Entretanto los corsarios habían regresado a su posición inicial frente a Tazacorte, por lo que fueron enviados allí de madrugada el capitán Antonio Pinto, los subalternos Juan Fierro y Francisco de
El ataque se había producido en los siguientes términos: al amanecer del lunes 12 de diciembre de 1740 saltaron a la playa de Puerto Naos unos 45 ó 50 marinos ingleses blandiendo armas blancas y de fuego, quedando otros diez o quince piratas en las barcas y lancha empleadas en el desembarco. Los de tierra se formaron en tres escuadrones y avanzaron para atacar a la compañía de Tazacorte, que los había esperado allí toda la noche, la cual trató de repeler a los invasores con las escasas escopetas de que disponía. Agotada la munición, los soldados palmeros se replegaron ante la superioridad del enemigo, al que abrieron paso tierra adentro. No obstante, una decena de soldados de la milicia tazacorteña, así como otros tantos de la de Tajuya, siete de ellos con escopetas y el resto con palos y mazas, se lanzaron heroicamente contra los invasores e iniciaron una desigual batalla en la que resultaron diez británicos muertos y uno herido y prisionero. El resto de los atacantes se batieron en retirada hacia las naves, pero una de las barcas que permanecía en la orilla para recogerlos terminó desequilibrada por el peso y zozobró, por lo que perecieron ahogados casi todos ellos. Finalmente, si añadimos que algunos piratas que esperaron en su lancha y recibieron balazos desde tierra, hemos de concluir que fueron más de treinta los corsarios ingleses que dejaron su vida en el fallido asalto de Puerto Naos, repelidos por unos escasos efectivos forzados a suplir su falta de dotación con un inusitado arrojo que podemos clasificar como “heroico”.

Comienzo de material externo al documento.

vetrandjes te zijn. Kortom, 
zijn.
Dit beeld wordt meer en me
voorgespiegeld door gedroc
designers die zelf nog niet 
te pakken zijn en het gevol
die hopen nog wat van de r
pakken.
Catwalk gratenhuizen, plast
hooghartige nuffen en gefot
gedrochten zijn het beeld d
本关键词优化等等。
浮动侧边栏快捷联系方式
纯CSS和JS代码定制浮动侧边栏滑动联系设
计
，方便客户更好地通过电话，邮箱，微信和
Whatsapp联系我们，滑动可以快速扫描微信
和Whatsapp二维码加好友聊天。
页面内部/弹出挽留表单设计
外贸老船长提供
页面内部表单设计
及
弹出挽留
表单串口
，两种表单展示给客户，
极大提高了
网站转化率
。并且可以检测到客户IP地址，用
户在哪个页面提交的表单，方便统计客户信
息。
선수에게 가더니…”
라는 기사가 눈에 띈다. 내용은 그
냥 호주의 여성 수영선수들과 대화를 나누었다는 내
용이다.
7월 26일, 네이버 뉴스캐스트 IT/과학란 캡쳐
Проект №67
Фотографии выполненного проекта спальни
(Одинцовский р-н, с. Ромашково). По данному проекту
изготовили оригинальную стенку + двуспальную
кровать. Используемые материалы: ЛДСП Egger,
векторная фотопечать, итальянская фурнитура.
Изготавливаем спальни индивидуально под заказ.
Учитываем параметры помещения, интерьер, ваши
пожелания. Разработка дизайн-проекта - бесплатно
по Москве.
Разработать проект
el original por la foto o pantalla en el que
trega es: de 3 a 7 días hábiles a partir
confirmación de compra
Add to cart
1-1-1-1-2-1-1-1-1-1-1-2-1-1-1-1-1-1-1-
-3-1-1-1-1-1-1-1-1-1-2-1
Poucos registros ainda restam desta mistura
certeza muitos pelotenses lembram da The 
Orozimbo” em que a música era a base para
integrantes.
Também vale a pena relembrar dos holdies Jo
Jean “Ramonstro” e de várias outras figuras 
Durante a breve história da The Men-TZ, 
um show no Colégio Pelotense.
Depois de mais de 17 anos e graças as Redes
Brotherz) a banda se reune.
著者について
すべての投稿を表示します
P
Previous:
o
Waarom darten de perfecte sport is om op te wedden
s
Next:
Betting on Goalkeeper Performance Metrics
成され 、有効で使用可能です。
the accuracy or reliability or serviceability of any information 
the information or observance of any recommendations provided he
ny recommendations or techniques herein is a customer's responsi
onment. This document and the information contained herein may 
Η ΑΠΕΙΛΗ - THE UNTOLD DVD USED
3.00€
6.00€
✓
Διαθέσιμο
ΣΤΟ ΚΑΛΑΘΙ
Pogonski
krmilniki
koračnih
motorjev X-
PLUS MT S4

Por desgracia para ellos, este valor enardecido hubo que pagarse con sangre, pues dos de los soldados palmeros murieron en las cuatro horas que duró la batalla y uno más perecería al día siguiente a causa de las lesiones, quedando otros diez heridos de diversa gravedad. Si es de justicia recordar estos acontecimientos, también lo es reclamar para la historia el papel de los tres milicianos fallecidos en la defensa de la isla: Salvador Díaz Corral, el Mozo, de 25 años de edad y natural de Argual, que murió de un balazo; un joven de Tazacorte llamado Cristóbal, quien contaba 23 años y también falleció por un disparo; y Francisco Hernández, vecino de Tajuya, que expiró un día después, con unos 24 años, a causa de las heridas de la batalla.
Estos tres mártires, conjuntamente con la veintena de campesinos que se enfrentaron a los corsarios británicos, arriesgaron sus vidas sin tener en cuenta su posible repercusión en la historia, pero en ningún caso podían imaginar que sus superiores tratarían de ahogar su hazaña en el olvido por el mero hecho de haber actuado sin las órdenes de unos oficiales que se hallaban demasiado lejos como para organizar una mejor defensa.
Sobre las razones de este silencio no tenemos más remedio que rememorar la sentencia popular que afirma que la historia la escriben los que ganan. A ello podría añadirse que entre los ganadores son los jefes los que detentan la función de dejar memoria de los acontecimientos: el pueblo, que con frecuencia es el auténtico protagonista de los sucesos y normalmente la víctima propiciatoria de las victorias, queda siempre en el anonimato, cimentando una gloria ajena que en rigor le pertenece.